> TASK REQUIREMENTS
Tally the lines below that hold the string "Hype", and give only the tally.

Recorded data:
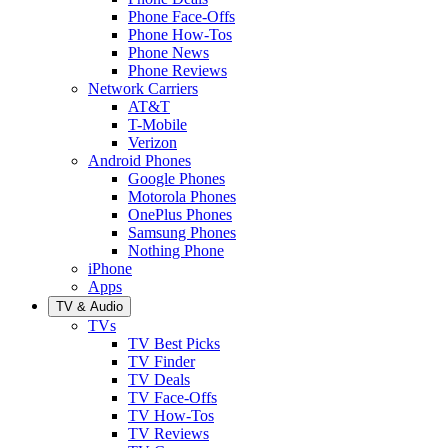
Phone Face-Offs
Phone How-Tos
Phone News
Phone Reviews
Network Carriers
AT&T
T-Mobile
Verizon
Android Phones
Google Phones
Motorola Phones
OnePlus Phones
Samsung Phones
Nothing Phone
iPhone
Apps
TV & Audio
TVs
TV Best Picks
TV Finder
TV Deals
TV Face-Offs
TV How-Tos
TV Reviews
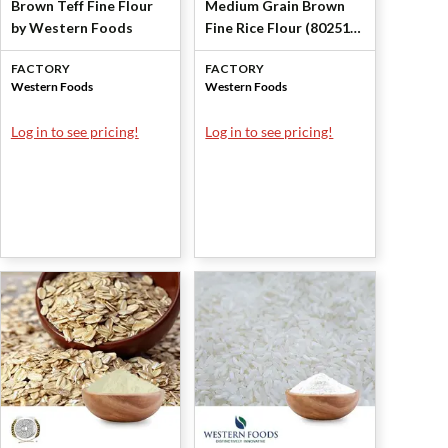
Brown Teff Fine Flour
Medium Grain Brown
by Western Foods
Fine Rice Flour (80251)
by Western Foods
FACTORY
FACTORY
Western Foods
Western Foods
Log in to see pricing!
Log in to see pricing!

* * *

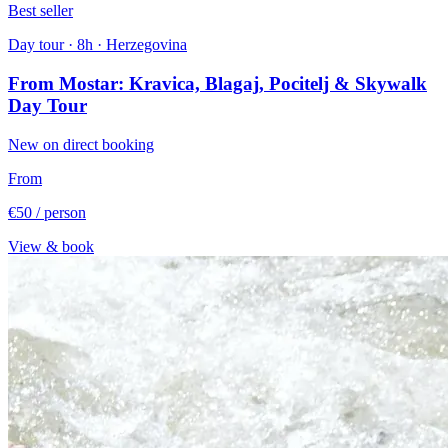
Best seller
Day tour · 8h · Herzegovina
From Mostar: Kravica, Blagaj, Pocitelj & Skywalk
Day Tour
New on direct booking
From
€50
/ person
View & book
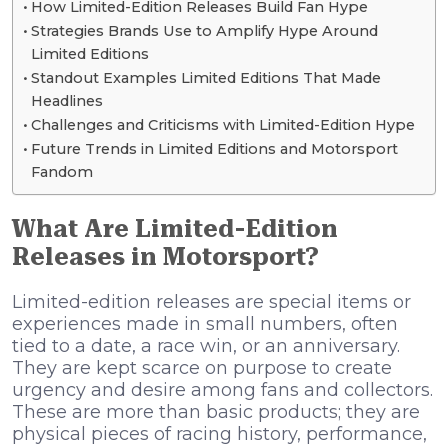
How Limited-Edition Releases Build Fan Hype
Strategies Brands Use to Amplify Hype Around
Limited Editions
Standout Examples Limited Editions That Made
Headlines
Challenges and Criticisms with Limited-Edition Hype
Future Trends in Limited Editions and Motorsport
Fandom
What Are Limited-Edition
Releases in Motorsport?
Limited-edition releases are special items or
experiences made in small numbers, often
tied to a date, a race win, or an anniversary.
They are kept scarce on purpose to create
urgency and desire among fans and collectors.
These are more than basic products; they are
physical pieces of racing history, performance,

> OUTPUT OF THE TASK
3